Today, exactly 51 years after the first trans-Atlantic satellite television transmission, the company got a little closer to its goal with $300,000 in additional funding from investment firm Grishin Robotics.
NanoSatisfi CEO Peter Platzer described at the recent Techonomy Lab how his small, cheap, and highly connected satellites will establish “the Internet of the Universe.” Platzer says NanoSatisfi’s small satellites are a vast improvement on even the most modern weather satellite that the U.S. government flies—those, he says, are like million-dollar bus-sized main-frame computers. NanoSatisfi satellites run on processing power more comparable to the iPhone 5, are the size of a wine bottle, and cost $100,000.
Platzer, a high-energy physicist who worked at CERN and on Wall Street, was honored in June as a White House Champion for Change. He suggests the uses for nanosatellites are endless. To name a few: earthquake prediction, food distribution tracking, disaster management, and human behavior pattern observation. They’re all data-gathering tasks that could be enhanced by sensors with a “high-ground”—or stratosphere-level—view, he says.

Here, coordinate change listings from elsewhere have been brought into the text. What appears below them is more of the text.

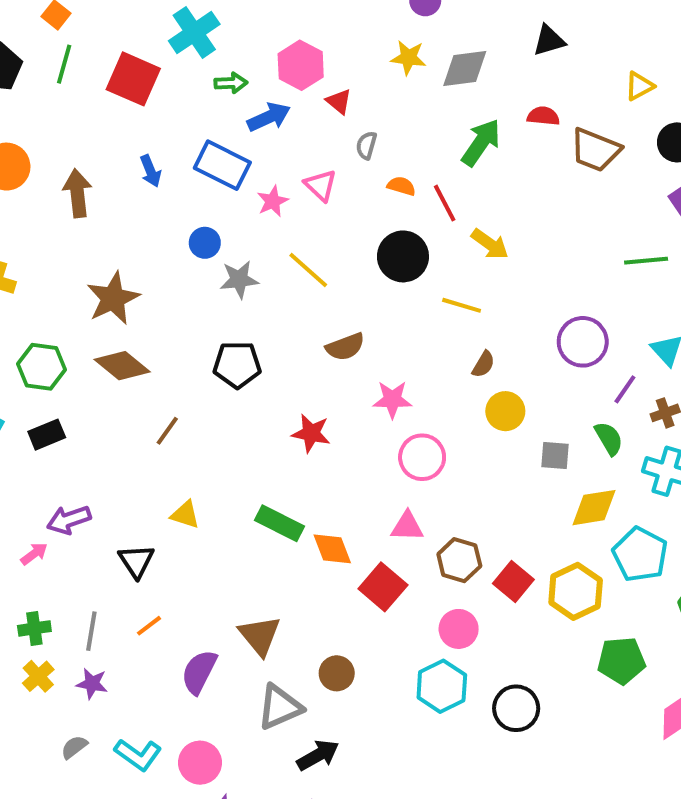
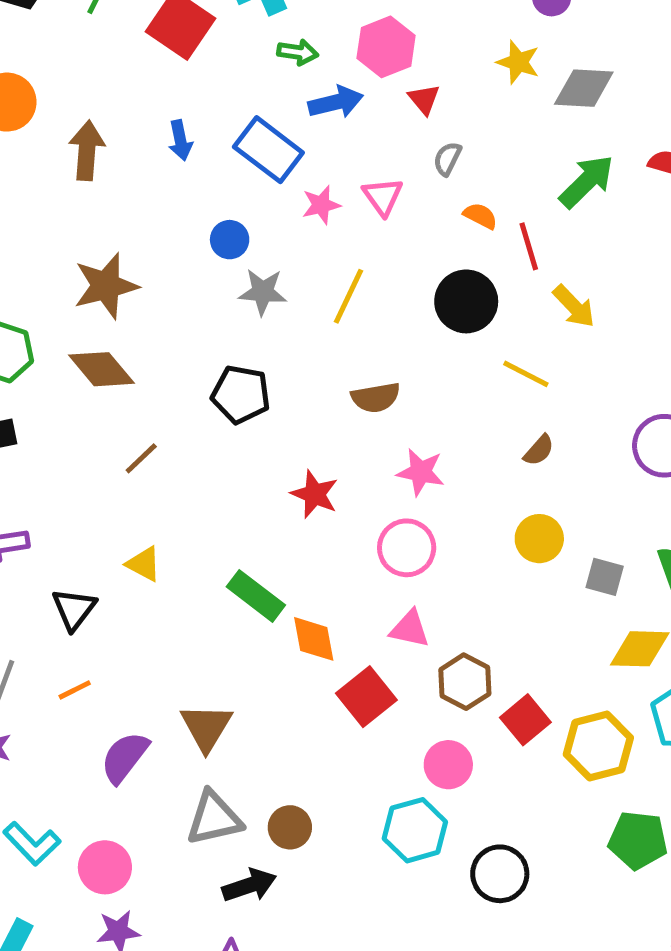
yellow line: (308, 270) -> (349, 296), turned 63
yellow circle: (505, 411) -> (539, 539), moved
pink circle: (422, 457) -> (407, 548), moved
brown circle: (337, 673) -> (290, 827), moved

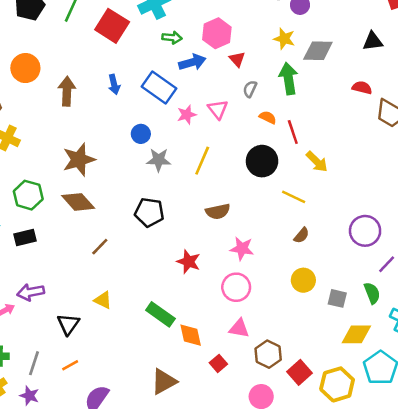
green arrow: (587, 181) -> (288, 79), moved, turned -52
red square: (366, 697) -> (218, 363), size x0.6
brown triangle: (206, 727) -> (164, 382), moved, turned 32

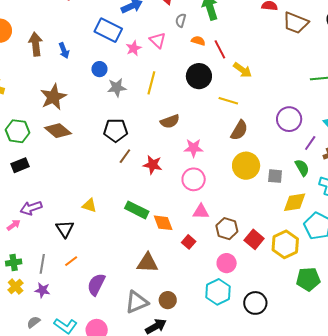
blue arrow: (114, 84) -> (64, 51), moved
brown semicircle: (302, 235) -> (239, 130), size x1.5
brown line: (100, 247) -> (125, 156), moved
yellow circle: (303, 280) -> (246, 166), size x1.4
brown triangle: (164, 382) -> (147, 263), turned 40

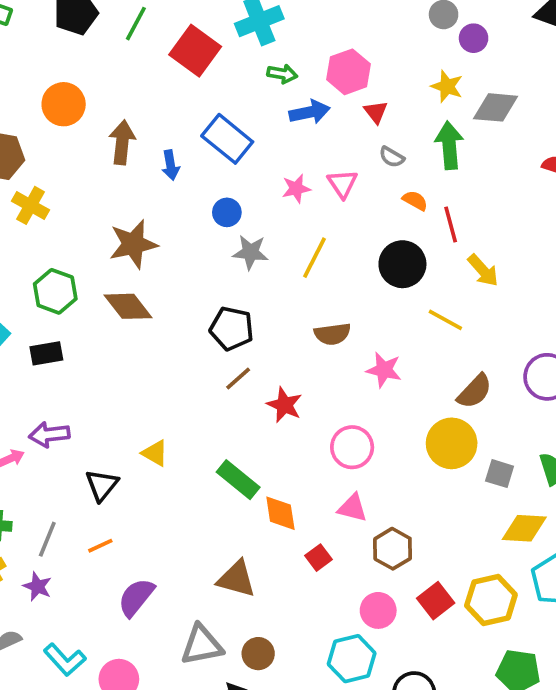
gray semicircle: (181, 20) -> (392, 157), turned -88
blue rectangle: (108, 30) -> (227, 139), moved
brown semicircle: (239, 130) -> (475, 391), moved
pink star: (193, 148) -> (384, 370), moved
red square: (254, 239) -> (436, 601), moved

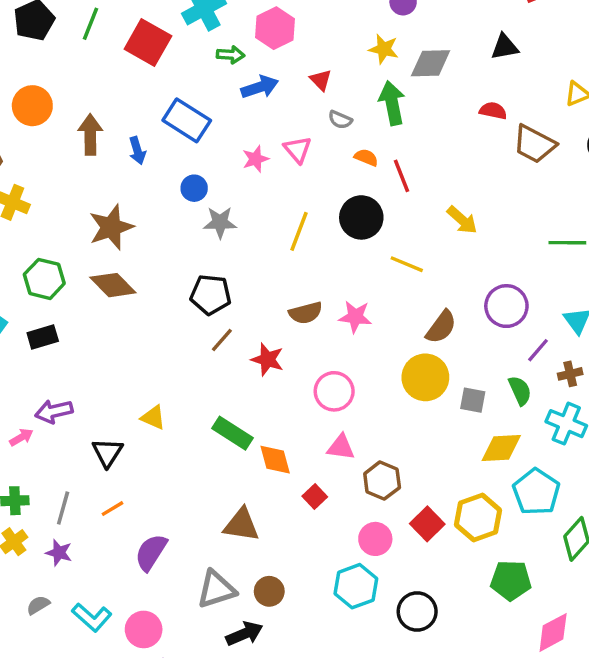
pink hexagon: (348, 72) -> (275, 28), moved
yellow line: (315, 258) -> (299, 231), moved
yellow arrow: (483, 270) -> (462, 220), moved
brown semicircle: (332, 334) -> (306, 313), moved

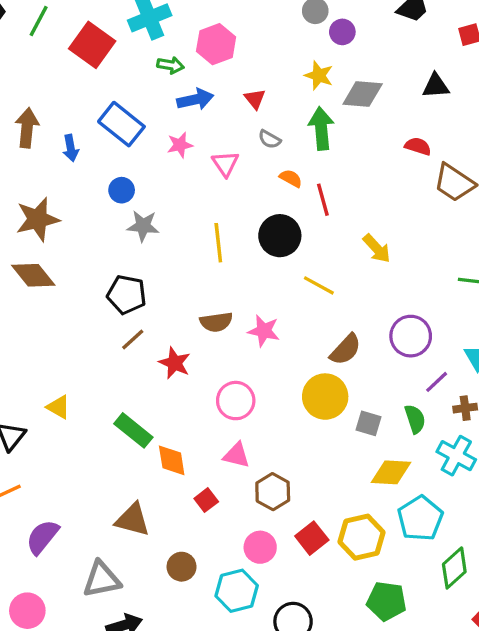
pink star: (255, 159) -> (180, 145), moved
yellow line: (299, 231) -> (218, 243), turned -33
brown circle: (269, 591) -> (182, 567), moved

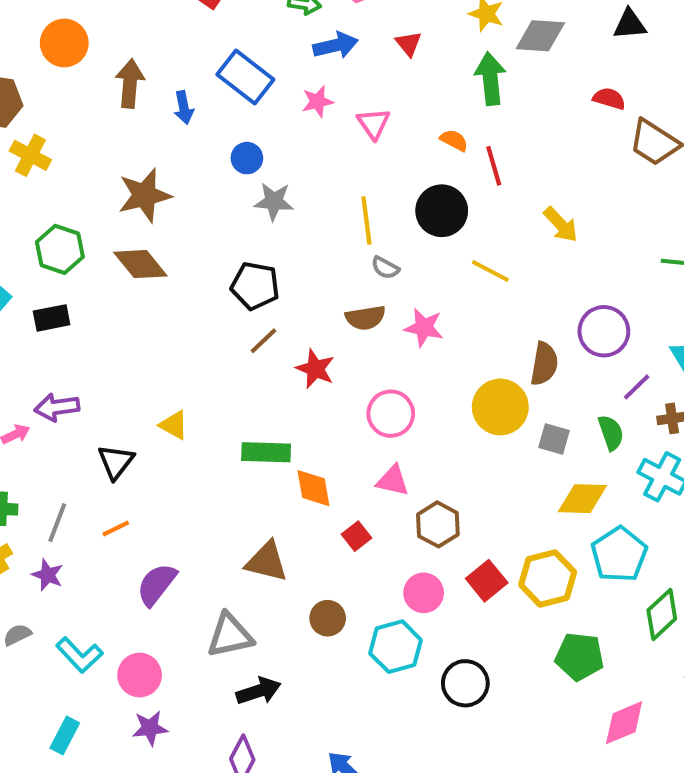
gray semicircle: (269, 139) -> (385, 268), moved
brown semicircle: (346, 350) -> (544, 364), moved, turned -32
green rectangle: (133, 430) -> (266, 452), turned -36

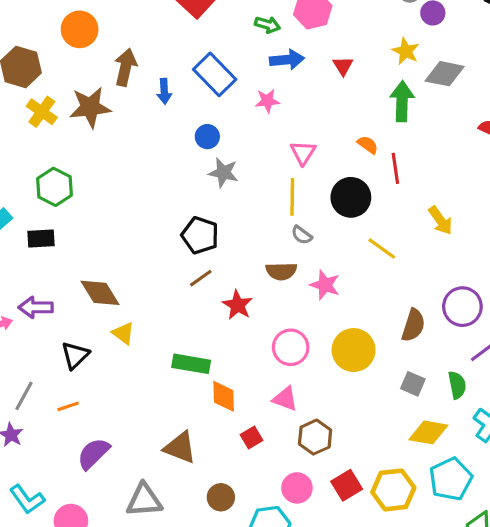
pink triangle: (374, 124) -> (303, 153), moved
brown star: (145, 195) -> (90, 107), moved
brown diamond: (140, 264) -> (100, 293), moved
yellow circle: (500, 407) -> (354, 350), moved

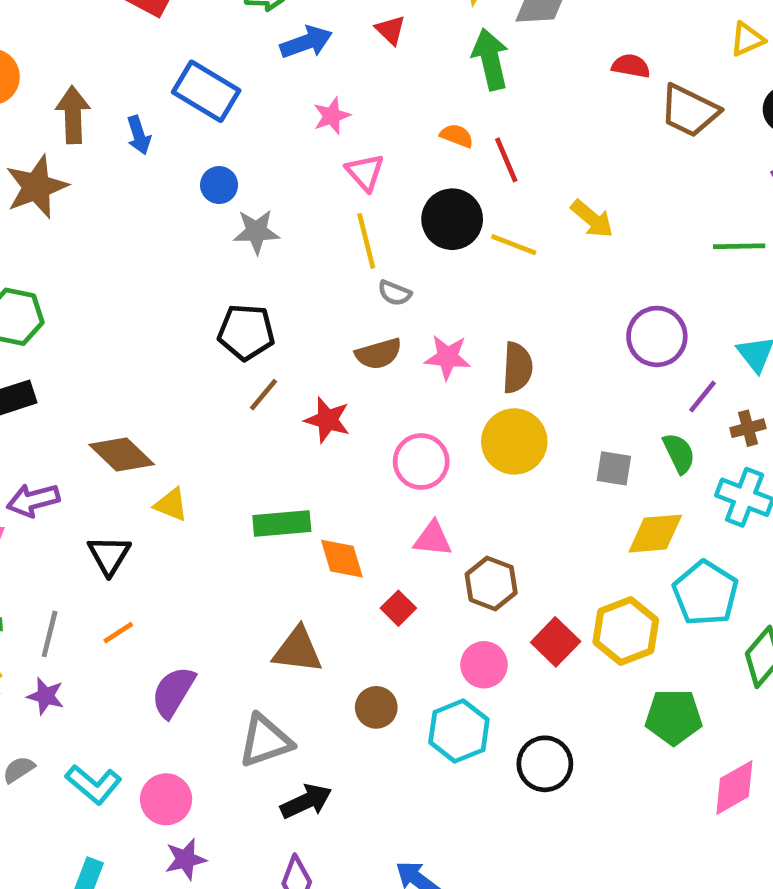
pink star: (267, 101) -> (332, 116), moved
yellow line: (382, 249) -> (514, 245), moved
brown semicircle: (413, 325) -> (517, 368), moved

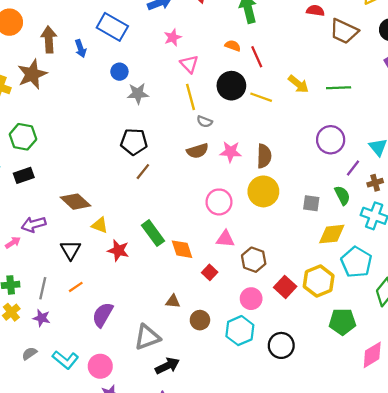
green line: (739, 246) -> (339, 88), moved
red star: (327, 420) -> (118, 250), moved
green rectangle: (282, 523) -> (153, 233), turned 60
brown triangle: (298, 650) -> (173, 301), moved, size x0.6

The first two NanoSatisfi satellites are already built and will be launched later this year. Each has computation power “roughly 1000x higher than that of the Voyager 1 spacecraft,” the company claims. Users will get access to a web platform and open API for building non-satellite apps. Thanks to an agreement with NASA to help bring interactive space education to classrooms, the first customers will be educators and students.

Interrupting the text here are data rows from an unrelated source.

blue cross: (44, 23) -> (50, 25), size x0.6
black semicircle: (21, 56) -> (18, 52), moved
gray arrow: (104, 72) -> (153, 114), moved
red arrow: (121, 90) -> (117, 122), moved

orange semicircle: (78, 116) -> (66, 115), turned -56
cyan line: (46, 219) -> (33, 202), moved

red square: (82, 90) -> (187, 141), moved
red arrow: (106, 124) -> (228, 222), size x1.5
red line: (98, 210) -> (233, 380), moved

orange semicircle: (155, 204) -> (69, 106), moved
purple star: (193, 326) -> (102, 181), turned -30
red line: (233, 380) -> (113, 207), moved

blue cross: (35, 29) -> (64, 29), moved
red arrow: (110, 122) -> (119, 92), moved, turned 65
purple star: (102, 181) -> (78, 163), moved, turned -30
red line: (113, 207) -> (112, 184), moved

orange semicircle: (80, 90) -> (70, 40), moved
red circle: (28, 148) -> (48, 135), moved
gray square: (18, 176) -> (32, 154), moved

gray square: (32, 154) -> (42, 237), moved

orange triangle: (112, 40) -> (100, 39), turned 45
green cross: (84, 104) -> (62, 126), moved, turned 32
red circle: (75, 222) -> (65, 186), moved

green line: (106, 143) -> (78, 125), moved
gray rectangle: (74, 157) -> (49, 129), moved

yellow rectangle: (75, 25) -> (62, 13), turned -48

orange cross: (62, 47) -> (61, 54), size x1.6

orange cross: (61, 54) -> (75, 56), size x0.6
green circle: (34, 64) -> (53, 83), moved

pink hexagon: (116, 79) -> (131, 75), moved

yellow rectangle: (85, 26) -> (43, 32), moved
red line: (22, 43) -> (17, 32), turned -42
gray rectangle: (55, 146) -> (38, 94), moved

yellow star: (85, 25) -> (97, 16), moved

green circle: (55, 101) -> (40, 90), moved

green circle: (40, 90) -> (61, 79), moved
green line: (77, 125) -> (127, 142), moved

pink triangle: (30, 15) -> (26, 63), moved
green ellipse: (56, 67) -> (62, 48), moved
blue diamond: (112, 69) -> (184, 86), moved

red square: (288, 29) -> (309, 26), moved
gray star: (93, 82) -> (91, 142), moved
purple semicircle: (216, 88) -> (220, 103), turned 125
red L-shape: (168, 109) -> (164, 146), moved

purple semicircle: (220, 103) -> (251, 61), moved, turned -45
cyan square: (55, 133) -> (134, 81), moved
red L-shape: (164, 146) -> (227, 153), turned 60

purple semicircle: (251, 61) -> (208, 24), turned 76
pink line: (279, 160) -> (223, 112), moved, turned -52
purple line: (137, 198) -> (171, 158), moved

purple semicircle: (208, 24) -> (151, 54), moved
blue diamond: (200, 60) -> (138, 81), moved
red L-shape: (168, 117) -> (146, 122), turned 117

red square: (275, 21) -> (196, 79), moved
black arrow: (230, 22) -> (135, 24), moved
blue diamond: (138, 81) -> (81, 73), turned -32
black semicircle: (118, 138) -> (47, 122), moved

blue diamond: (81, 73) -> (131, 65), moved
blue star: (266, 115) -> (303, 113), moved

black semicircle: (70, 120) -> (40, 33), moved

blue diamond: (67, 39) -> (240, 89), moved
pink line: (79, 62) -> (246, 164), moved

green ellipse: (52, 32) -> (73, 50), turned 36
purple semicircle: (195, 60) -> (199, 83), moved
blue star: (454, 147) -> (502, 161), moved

Today’s cash infusion will enable the company to extend its engineering team, build additional satellites, and secure launches for them. Dmitry Grishin, founder of the personal robotics investment firm Grishin Robotics, sees the nanosatellites market as a significant part of the robotics revolution. “The same trends are transforming both industries. The price and barriers to entry, which are necessary to surmount in order to work with ‘robots in space’, are becoming lower every day,” he said in a statement about the funding today.
NanoSatisfi intends to launch another four satellites in 2014 to give “affordable access to space” to more than 25,000 people. Platzer says the company eventually will lease access to “a whole constellation of nanosatellites.”